1765 ENGLISH POETRY 1579-1830: SPENSER AND THE TRADITION

Rev. John Duncombe

Anonymous, "The Magazine-Critic" St. James's Chronicle (1 August 1765).



To thee, who, plac'd on Learning's lowest Throne,
Explor'st those Realms where Folly calls her own;
From Warton's Powers no longer borrowing Fame,
Though fond to grasp the Shadow of a Name;
To thee how righteous has that Sentence been,
Which doom'd thee Critic to a Magazine!

Johnson's weak Mimic! and, at Nature's Cost,
His Pomp affecting, while his Strength is lost;
How dead to Sense thy empty Periods swell,
And idly found their imitative Bell!
While he, on mighty Stilts, out-strips the Wind,
How dost thou, hobbling, waddle far behind!
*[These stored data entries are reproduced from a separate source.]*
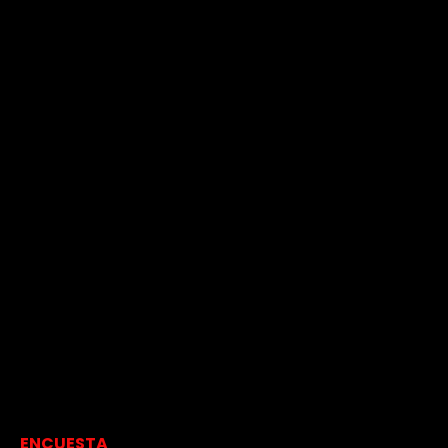
ENCUESTA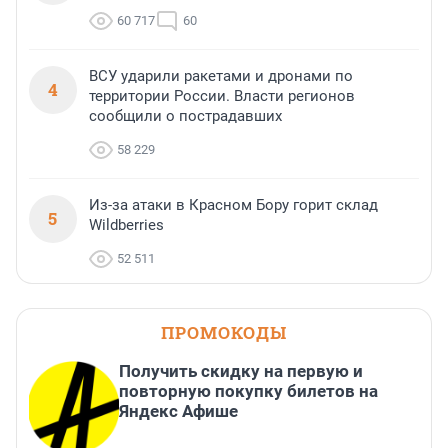
60 717
60
ВСУ ударили ракетами и дронами по
4
территории России. Власти регионов
сообщили о пострадавших
58 229
Из-за атаки в Красном Бору горит склад
5
Wildberries
52 511
ПРОМОКОДЫ
Получить скидку на первую и
повторную покупку билетов на
Яндекс Афише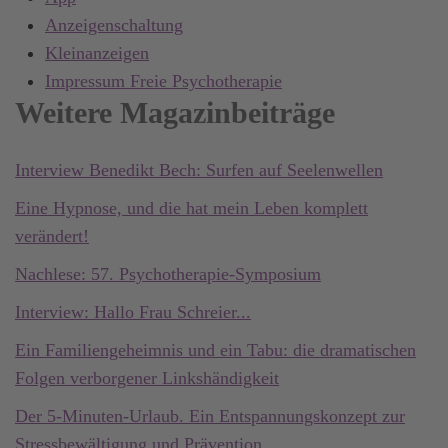
Anzeigenschaltung
Kleinanzeigen
Impressum Freie Psychotherapie
Weitere Magazinbeiträge
Interview Benedikt Bech: Surfen auf Seelenwellen
Eine Hypnose, und die hat mein Leben komplett
verändert!
Nachlese: 57. Psychotherapie-Symposium
Interview: Hallo Frau Schreier...
Ein Familiengeheimnis und ein Tabu: die dramatischen
Folgen verborgener Linkshändigkeit
Der 5-Minuten-Urlaub. Ein Entspannungskonzept zur
Stressbewältigung und Prävention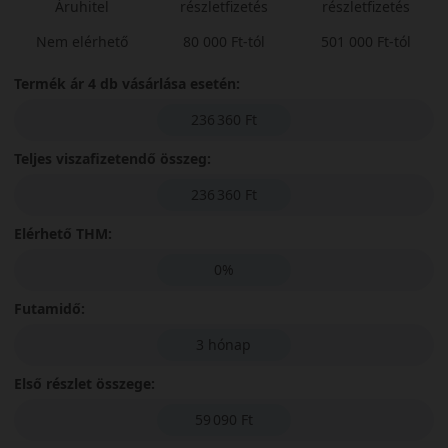
Áruhitel
részletfizetés
részletfizetés
Nem elérhető
80 000 Ft-tól
501 000 Ft-tól
Termék ár 4 db vásárlása esetén:
236 360 Ft
Teljes viszafizetendő összeg:
236 360 Ft
Elérhető THM:
0%
Futamidő:
3 hónap
Első részlet összege:
59 090 Ft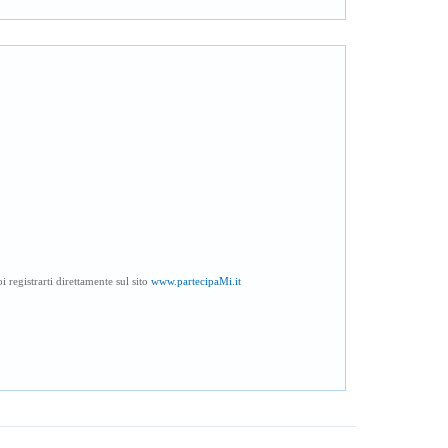
 registrarti direttamente sul sito
www.partecipaMi.it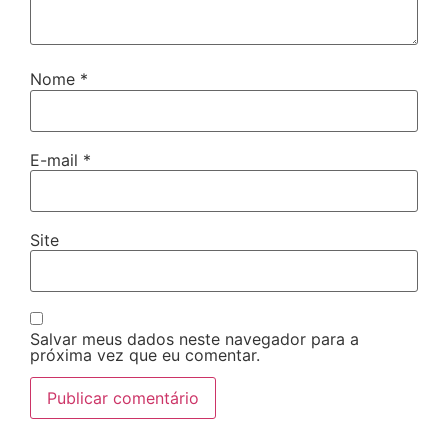
Nome
*
E-mail
*
Site
Salvar meus dados neste navegador para a
próxima vez que eu comentar.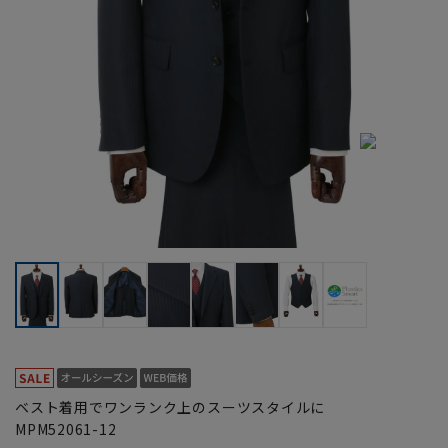
ベスト着用でワンランク上のスーツスタイルに
MPM52061-12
So, when the Matron of a Low-Dutch Boor,
Instructs her Brats to cross the wat'ry Moor,
High on her Props of Wood the straddling Dame
Lifts her squat Legs, and bids them try the same;
Eager the Brats pursue, though many a Sqall
Speaks the wet Back-side from the wat'ry Fall.

To thee how righteous has that Sentence been,
Which doom'd thee Critic to a Magazine!
Long mayst thou, with affecting Foppery, fill
Each carping Page, and peck with feeble Bill;
Since Fate most righteous to thy Worth has been,
And doom'd thee Critic to a Magazine!